REQUIRED ACTION: The following entries are to be repeated exactly, and the pictures are to be left behind.

══════════

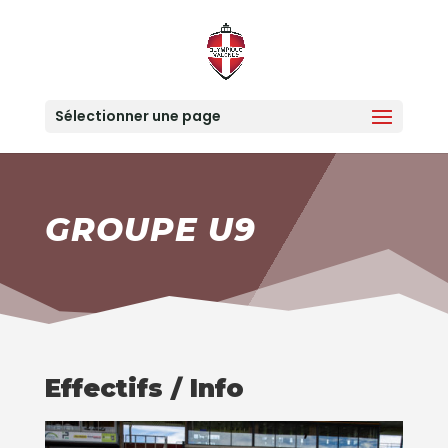
Sélectionner une page
GROUPE U9
Effectifs / Info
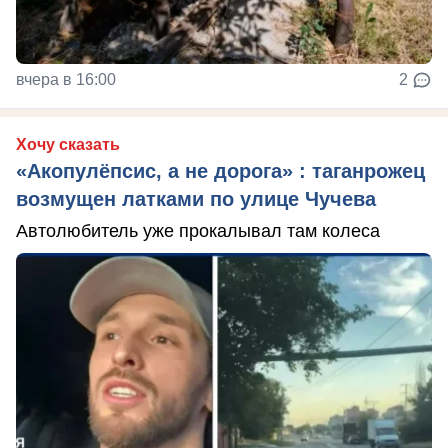
вчера в 16:00
2
Хочу сказать
«Акопулёпсис, а не дорога» : таганрожец
возмущен латками по улице Чучева
Автолюбитель уже прокалывал там колеса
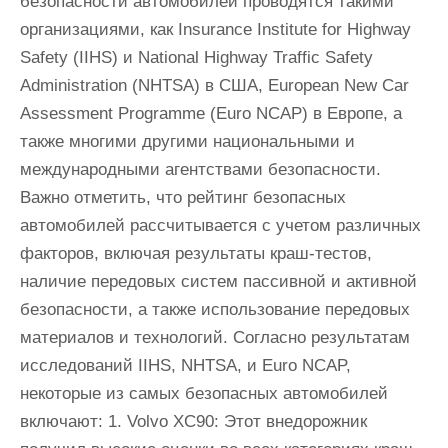
безопасности автомобилей проводятся такими
организациями, как Insurance Institute for Highway
Safety (IIHS) и National Highway Traffic Safety
Administration (NHTSA) в США, European New Car
Assessment Programme (Euro NCAP) в Европе, а
также многими другими национальными и
международными агентствами безопасности.
Важно отметить, что рейтинг безопасных
автомобилей рассчитывается с учетом различных
факторов, включая результаты краш-тестов,
наличие передовых систем пассивной и активной
безопасности, а также использование передовых
материалов и технологий. Согласно результатам
исследований IIHS, NHTSA, и Euro NCAP,
некоторые из самых безопасных автомобилей
включают: 1. Volvo XC90: Этот внедорожник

══════════

SOLUTION TO THIS TASK:
Sélectionner une page
GROUPE U9
Effectifs / Info
вчера в 16:00
2
Хочу сказать
«Акопулёпсис, а не дорога» : таганрожец
возмущен латками по улице Чучева
Автолюбитель уже прокалывал там колеса
безопасности автомобилей проводятся такими
организациями, как Insurance Institute for Highway
Safety (IIHS) и National Highway Traffic Safety
Administration (NHTSA) в США, European New Car
Assessment Programme (Euro NCAP) в Европе, а
также многими другими национальными и
международными агентствами безопасности.
Важно отметить, что рейтинг безопасных
автомобилей рассчитывается с учетом различных
факторов, включая результаты краш-тестов,
наличие передовых систем пассивной и активной
безопасности, а также использование передовых
материалов и технологий. Согласно результатам
исследований IIHS, NHTSA, и Euro NCAP,
некоторые из самых безопасных автомобилей
включают: 1. Volvo XC90: Этот внедорожник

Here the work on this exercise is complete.